Nella seconda parte del volume “L’usura della tolleranza e la resistenza dell’intollerabile”, Ricoeur descrive la tolleranza come il frutto di una ascesi nell’esercizio del potere. La tolleranza viene vista come una virtù al contempo collettiva e individuale. Egli ritiene infatti un errore pensare che essa abbia senso solo se collegata a una forma di potere, lo stato o altro.

Osserva Ricoeur: «L’intolleranza ha il suo primo impulso nel potere che ciascuno ha di imporre agli altri le proprie credenze, le sue convinzioni, la personale condotta di vita, allorché crede che siano le sole ad avere valore, a essere legittime» (p. 55).
L’ascesi necessaria a pervenire alla tolleranza di cui parla Ricoeur è fondamentalmente una rinuncia. La rinuncia, da parte di chi ne avrebbe il potere, di imporre le proprie convinzioni e i propri comportamenti agli altri, è sempre difficile e faticosa in termini di identità e non solo. Per questo è necessaria un’ascesi di cui Ricoeur delinea le cinque tappe, che descrive nel dettaglio nei successivi cinque capitoletti. Infine, Ricoeur sottolinea anche come la tolleranza debba difendersi anche da una sua interna, interpretazione nichilistica.

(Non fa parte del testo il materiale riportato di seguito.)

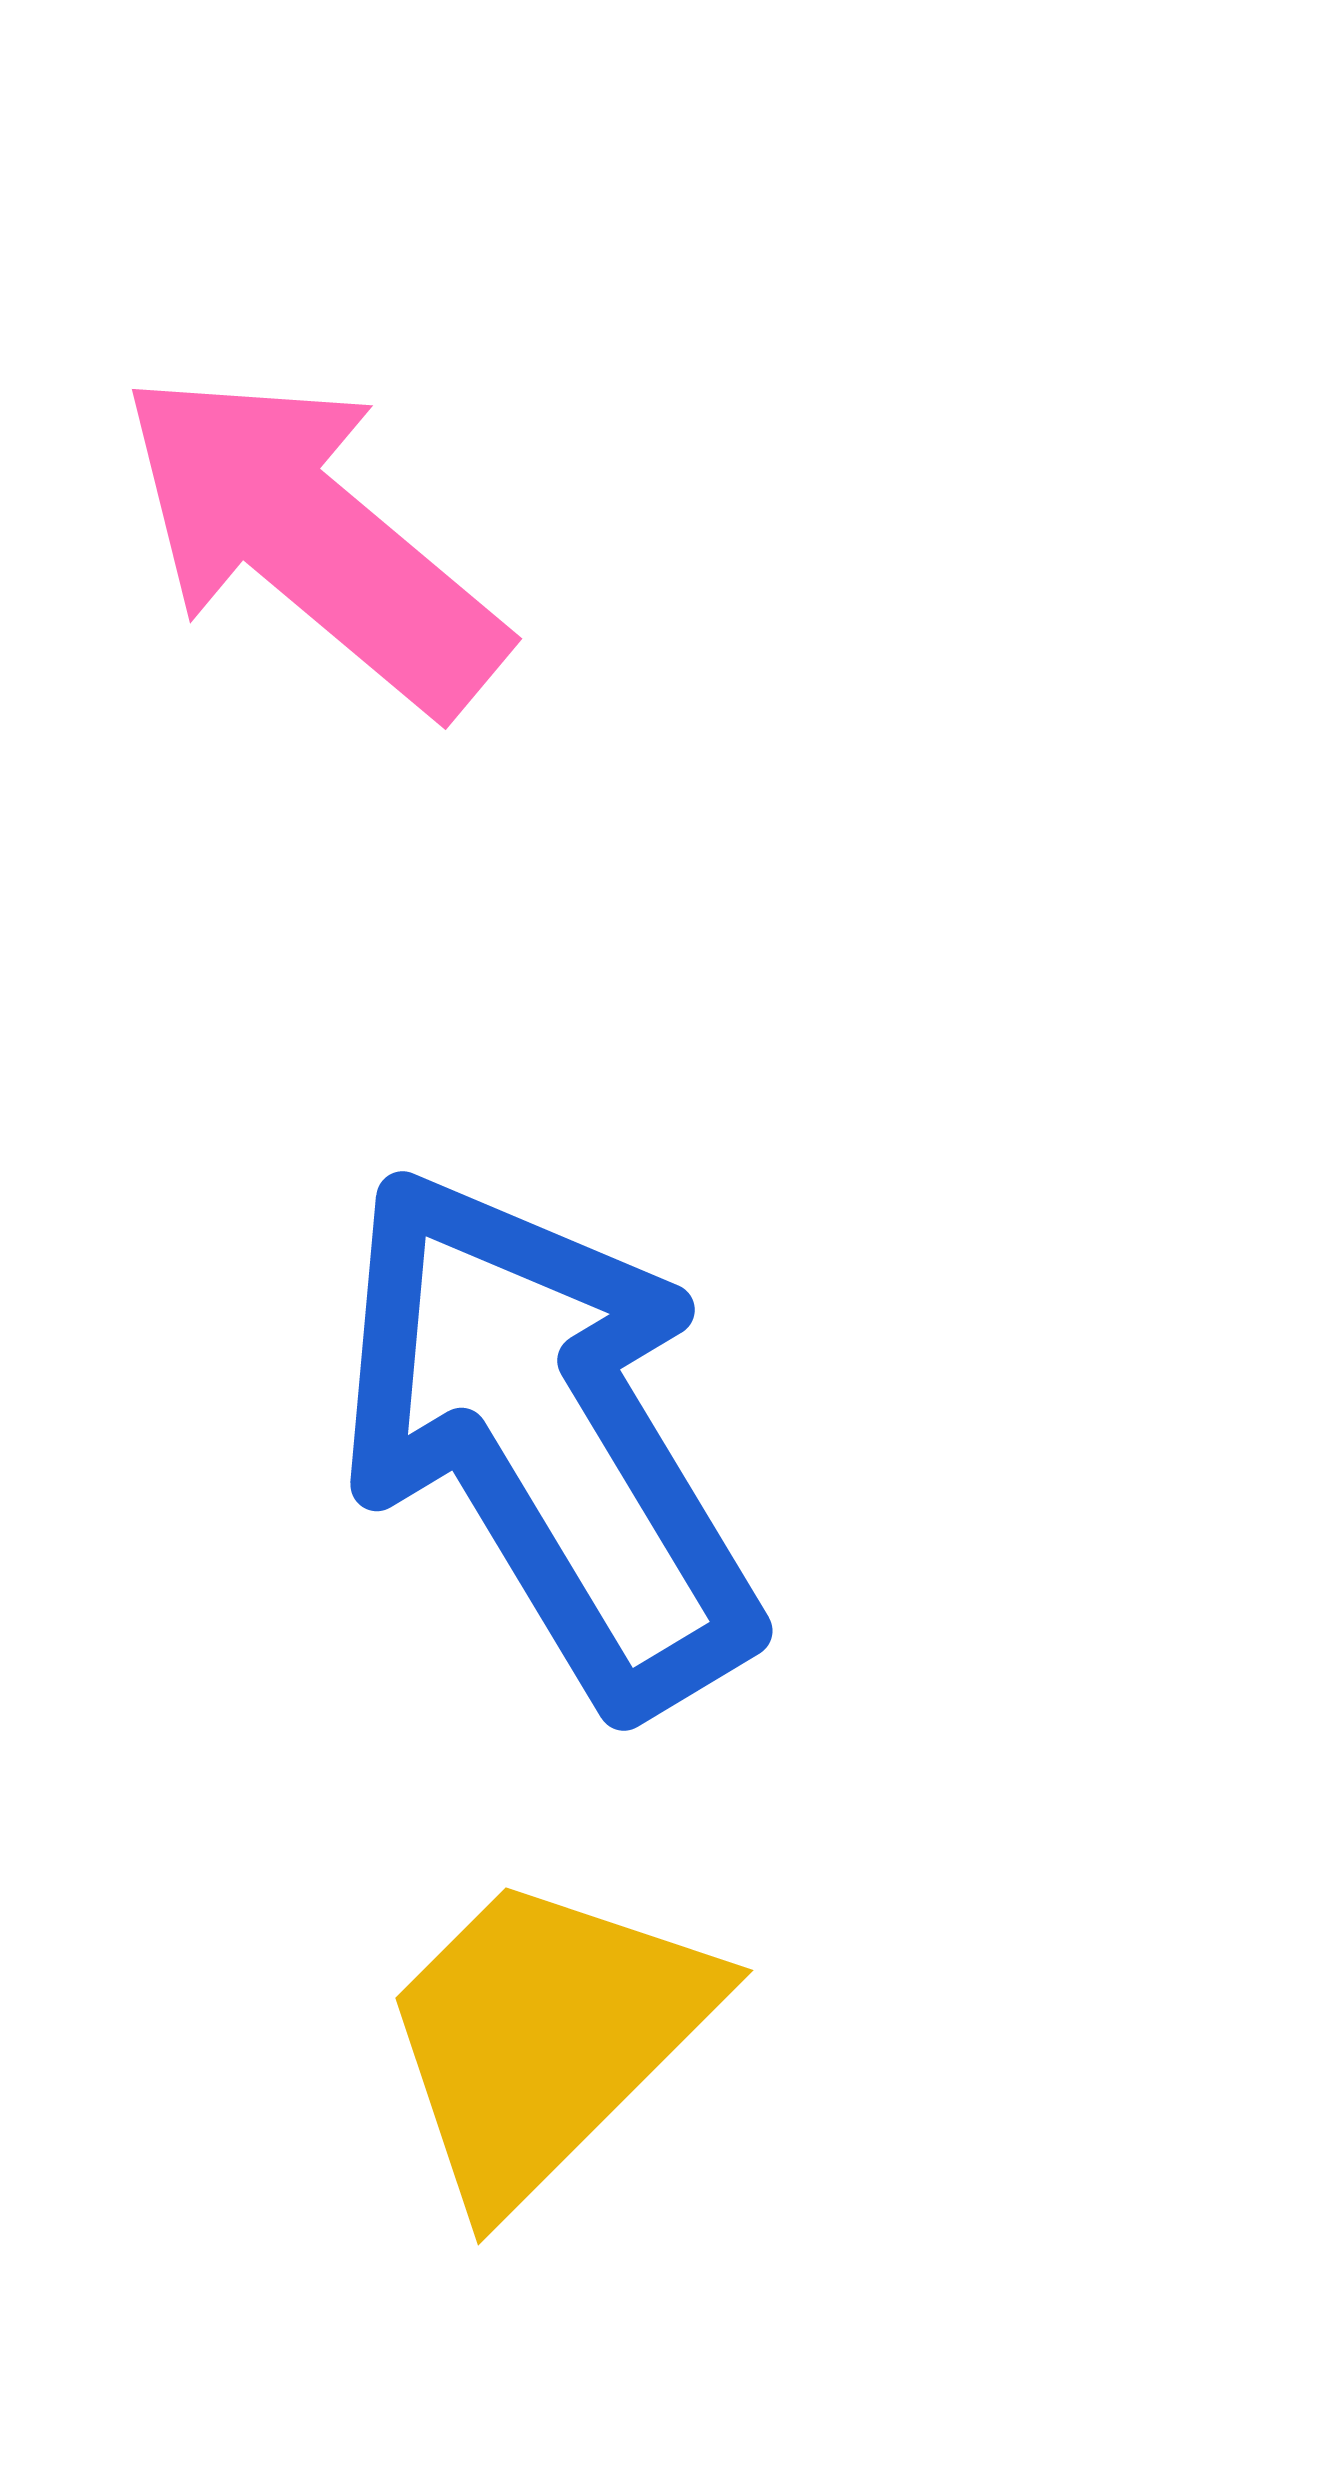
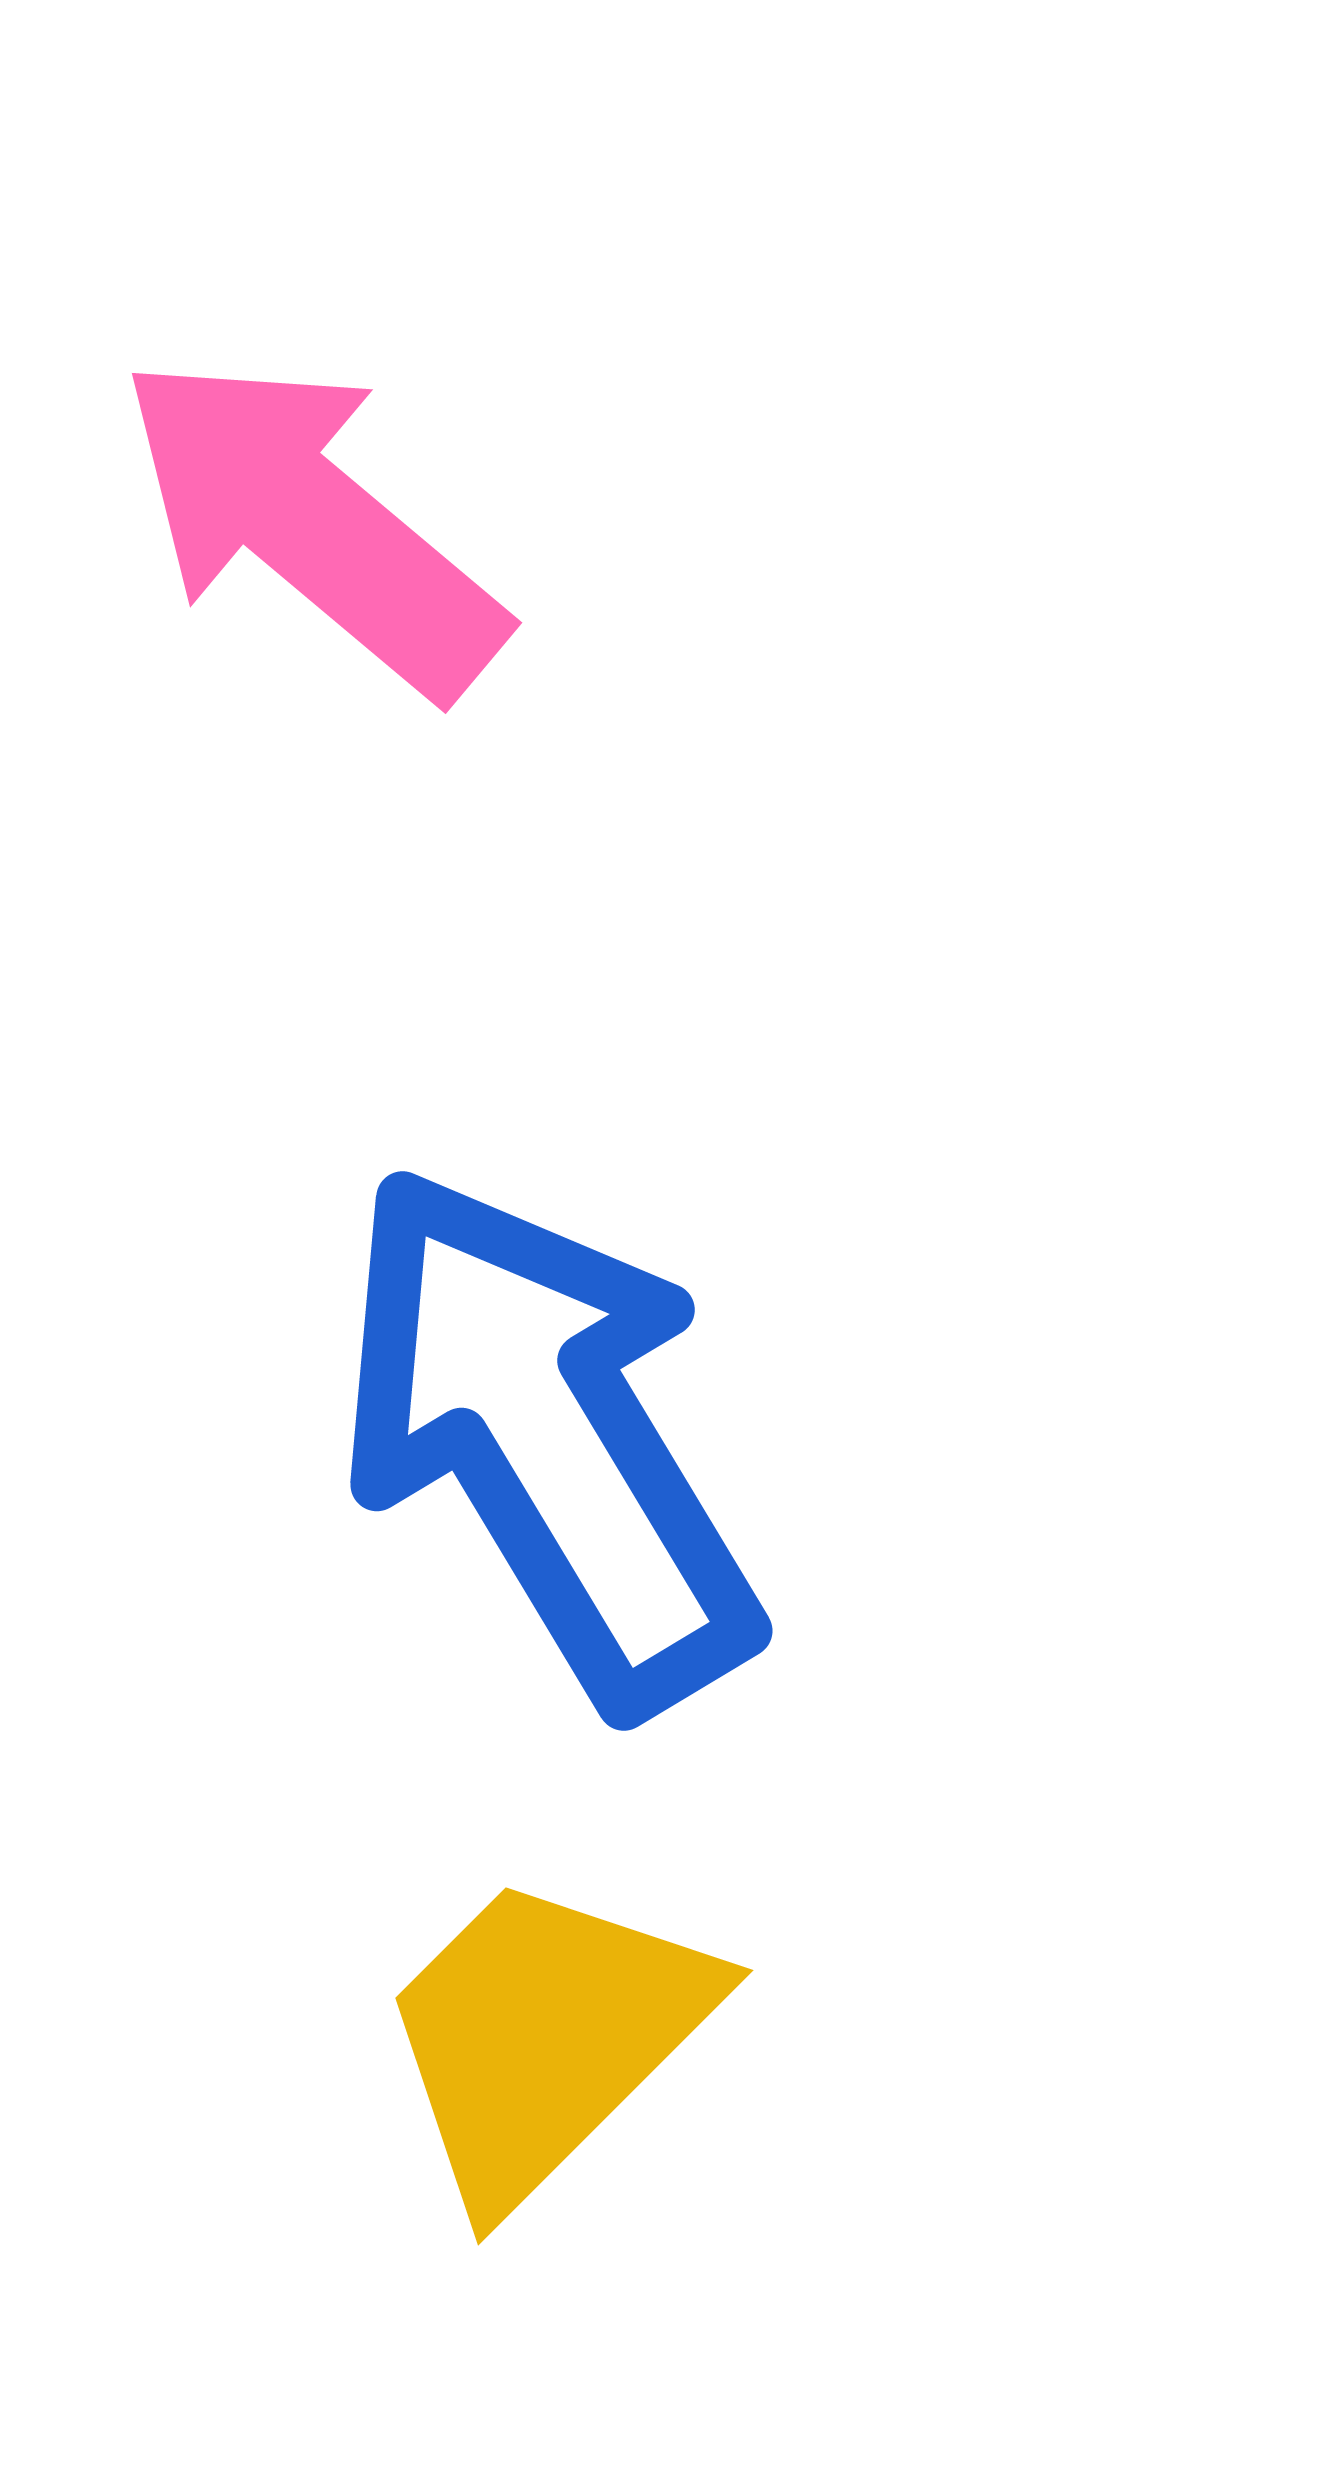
pink arrow: moved 16 px up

A quasi quarant’anni dalla sua pubblicazione, questo piccolo volume conserva una straordinaria attualità. In un tempo nel quale la parola tolleranza viene spesso ridotta a slogan o, al contrario, liquidata come sinonimo di relativismo, Ricoeur mostra come essa richieda un difficile equilibrio tra giustizia, rispetto e capacità di riconoscere ciò che, proprio in nome della dignità umana, non può essere tollerato. È probabilmente questa la lezione più feconda del libro. Il contributo più originale di Ricoeur consiste proprio nell’aver mostrato che la riflessione sulla tolleranza rimane incompleta finché non si confronta con la categoria dell’intollerabile. È questa, ancora oggi, la domanda che rende il suo libro un punto di riferimento imprescindibile nel dibattito filosofico e politico sulla convivenza democratica.
Written by Algo Ferrari
Bibliografia
Paul Ricoeur, Tolleranza, intolleranza, intollerabile, Morcelliana, 2024
Note
[1] Secondo il «principio del danno» di J.S. MILL il potere della società e dello stato può essere esercitato legittimamente sull’individuo soltanto per impedire che egli arrechi danno agli altri (da On liberty).